Natural Language Processing:
Natural language processing is a field of study dedicated to improving the ability of humans and machines to communicate. In particular, natural language processing aims to improve the sophistication with which machines can respond to the human voice. Like with machine learning, natural language processing makes heavy use of large data sets and algorithm-based learning. Think of the voice assistant in your smartphone. If you have owned a number of smartphones over the last decade or so, then you may well have noticed how much the accuracy with which they hear and transcribe our voices has improved. While your phone might be able to identify the words that you've said, this isn't the same as understanding.
Image Processing:
When humans see an object, it is because a light is entering the eye and being converted into an electric signal. This signal is then carried to the brain via the optic nerve. The brain turns this electronic signal into an image, it is this image that we 'see'. Machines work in a very similar way. We can set up a camera in order to record an image, and we can display this image to a user. However, this is not the same as the machine understanding the image. With image processing algorithms, we can have machines analyze what they see and react accordingly. From an engineering perspective, this means we could have machines which are able to identify structural abnormalities and other issues that have identifiable visible signs.
Internet of Things:
Today, we are used to having vast amounts of data flying through the airwaves all around us. As smart devices become more common in our homes, we are also beginning to see the practical potential of being able to link devices together. The Internet of Things refers to a hypothetical network, which would connect everyday devices and things together, in the same way, that the internet connects computers from around the world. Allowing the various devices in our lives to collect and share data would open up some exciting new possibilities.

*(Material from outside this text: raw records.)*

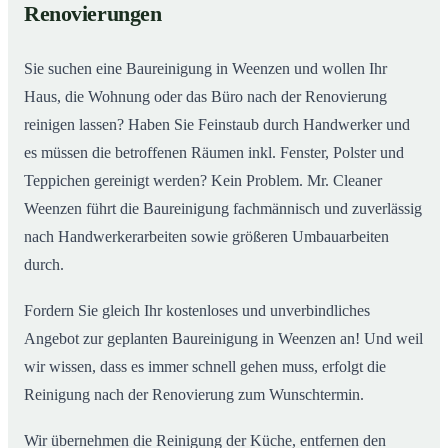
Renovierungen
Sie suchen eine Baureinigung in Weenzen und wollen Ihr
Haus, die Wohnung oder das Büro nach der Renovierung
reinigen lassen? Haben Sie Feinstaub durch Handwerker und
es müssen die betroffenen Räumen inkl. Fenster, Polster und
Teppichen gereinigt werden? Kein Problem. Mr. Cleaner
Weenzen führt die Baureinigung fachmännisch und zuverlässig
nach Handwerkerarbeiten sowie größeren Umbauarbeiten
durch.
Fordern Sie gleich Ihr kostenloses und unverbindliches
Angebot zur geplanten Baureinigung in Weenzen an! Und weil
wir wissen, dass es immer schnell gehen muss, erfolgt die
Reinigung nach der Renovierung zum Wunschtermin.
Wir übernehmen die Reinigung der Küche, entfernen den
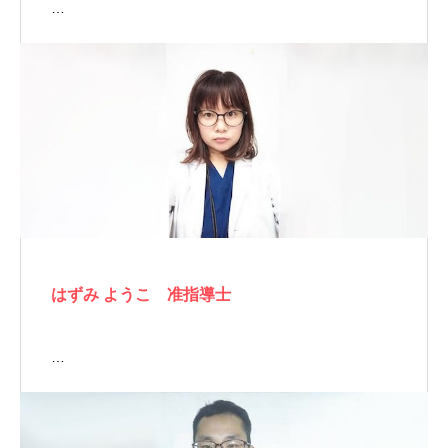
…
はずみ ようこ 准指導士
…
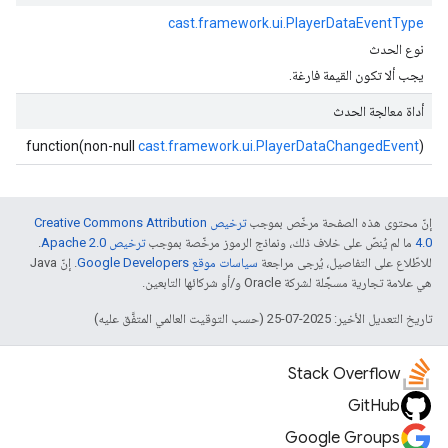
cast.framework.ui.PlayerDataEventType
نوع الحدث
يجب ألا تكون القيمة فارغة.
أداة معالجة الحدث
function(non-null
cast.framework.ui.PlayerDataChangedEvent
)
إنّ محتوى هذه الصفحة مرخّص بموجب
ترخيص Creative Commons Attribution
4.0‏
ما لم يُنصّ على خلاف ذلك، ونماذج الرموز مرخّصة بموجب
ترخيص Apache 2.0‏
.
للاطّلاع على التفاصيل، يُرجى مراجعة
سياسات موقع Google Developers‏
. إنّ Java
هي علامة تجارية مسجَّلة لشركة Oracle و/أو شركائها التابعين.
تاريخ التعديل الأخير: 2025-07-25 (حسب التوقيت العالمي المتفَّق عليه)
Stack Overflow
GitHub
Google Groups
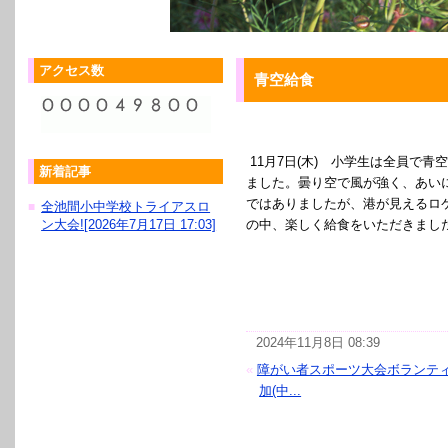
アクセス数
青空給食
11月7日(木) 小学生は全員で青
新着記事
ました。曇り空で風が強く、あい
ではありましたが、港が見えるロ
全池間小中学校トライアスロ
■
ン大会![2026年7月17日 17:03]
の中、楽しく給食をいただきまし
2024年11月8日 08:39
«
障がい者スポーツ大会ボランテ
加(中...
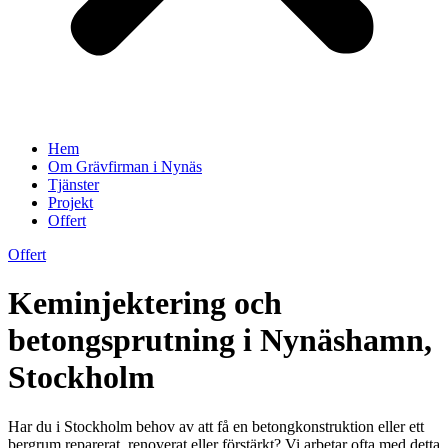
Hem
Om Grävfirman i Nynäs
Tjänster
Projekt
Offert
Offert
Keminjektering och
betongsprutning i Nynäshamn,
Stockholm
Har du i Stockholm behov av att få en betongkonstruktion eller ett
bergrum reparerat, renoverat eller förstärkt? Vi arbetar ofta med detta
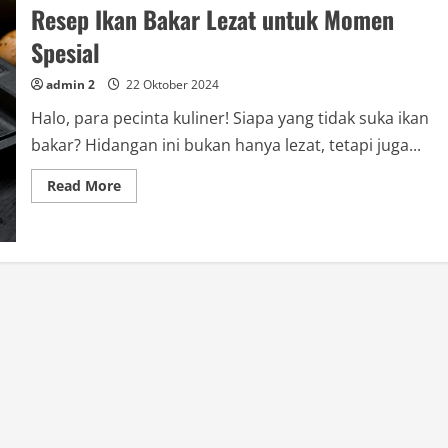
Resep Ikan Bakar Lezat untuk Momen
Spesial
admin 2
22 Oktober 2024
Halo, para pecinta kuliner! Siapa yang tidak suka ikan
bakar? Hidangan ini bukan hanya lezat, tetapi juga...
Read
Read More
more
about
Resep
Ikan
Bakar
Lezat
untuk
Momen
Spesial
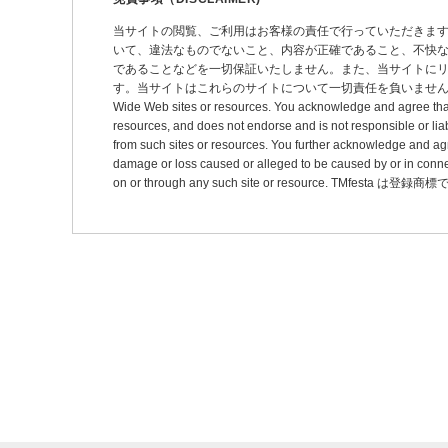
シ
当サイトの閲覧、ご利用はお客様の責任で行っていただきま
いて、違法なものでないこと、内容が正確であること、不快
ョ
であることなどを一切保証いたしません。また、当サイトに
ン
す。当サイトはこれらのサイトについて一切責任を負いません。 This site may pro
Wide Web sites or resources. You acknowledge and agree that thi
resources, and does not endorse and is not responsible or liab
from such sites or resources. You further acknowledge and agree t
damage or loss caused or alleged to be caused by or in connec
on or through any such site or resource. TMfesta は登録商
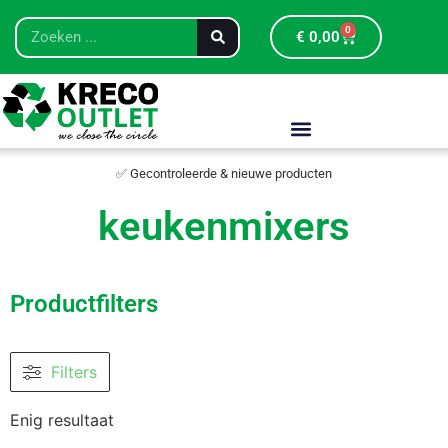
0
€
0,00
✅ Gecontroleerde & nieuwe producten
keukenmixers
Productfilters
Filters
Enig resultaat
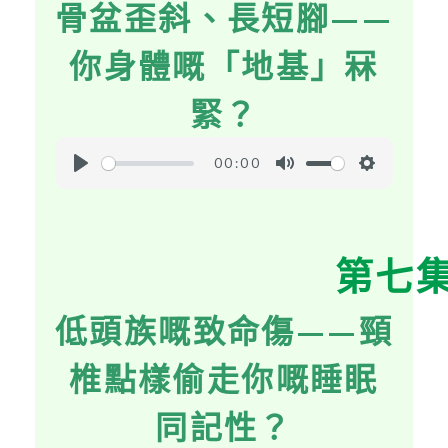
骨盆歪斜、長短腳——
n
g
你身體嘅「地基」冧
s
緊？
00:00
P
M
S
l
u
e
a
t
t
第七
y
e
t
i
低頭族嘅致命傷——頸
n
g
椎點樣偷走你嘅睡眠
s
同記性？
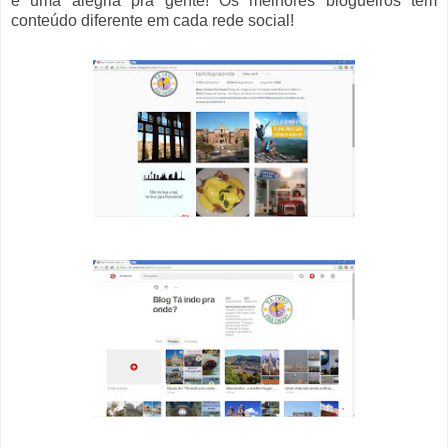
é uma alegria pra gente! Os melhores blogueiros tem
conteúdo diferente em cada rede social!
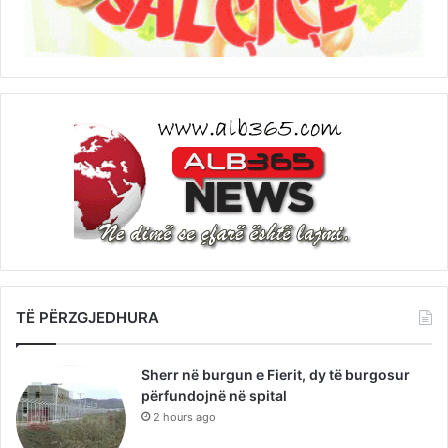
TË PËRZGJEDHURA
Sherr në burgun e Fierit, dy të burgosur
përfundojnë në spital
2 hours ago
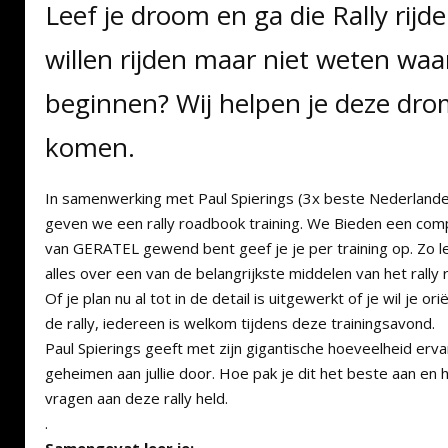
Leef je droom en ga die Rally rijden!
willen rijden maar niet weten waa
beginnen? Wij helpen je deze drom
komen.
In samenwerking met Paul Spierings (3x beste Nederlande
geven we een rally roadbook training. We Bieden een compl
van GERATEL gewend bent geef je je per training op. Zo lee
alles over een van de belangrijkste middelen van het rally 
Of je plan nu al tot in de detail is uitgewerkt of je wil je o
de rally, iedereen is welkom tijdens deze trainingsavond.
Paul Spierings geeft met zijn gigantische hoeveelheid erva
geheimen aan jullie door. Hoe pak je dit het beste aan en h
vragen aan deze rally held.
.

Al Affects Blockchain and Cryptocurrency Tech:
A fantastic illustration of how innovative use of AI can affect cryptocurrencies and blockchain technology is the Magnus Collective. They comprise a decentralized network of AIs, including sensors, hardware, computers, robots, and human. It is a hybrid token, might be an evolution of the ICO concept. Artificial intelligence has had an impact on just about every conceivable industry and sector, engineering is no exception. There are a number of different applications of artificial intelligence that are of considerable use to engineers. From allowing more intuitive and innovative interactions with software and machinery, to keep a watchful eye over the work of engineers as well as other machines, artificial intelligence has many roles to play. We have always understood that both of these concepts can yield impressive results, but the transformative nature that they both have on engineering demonstrate that they are even more powerful than we once thought.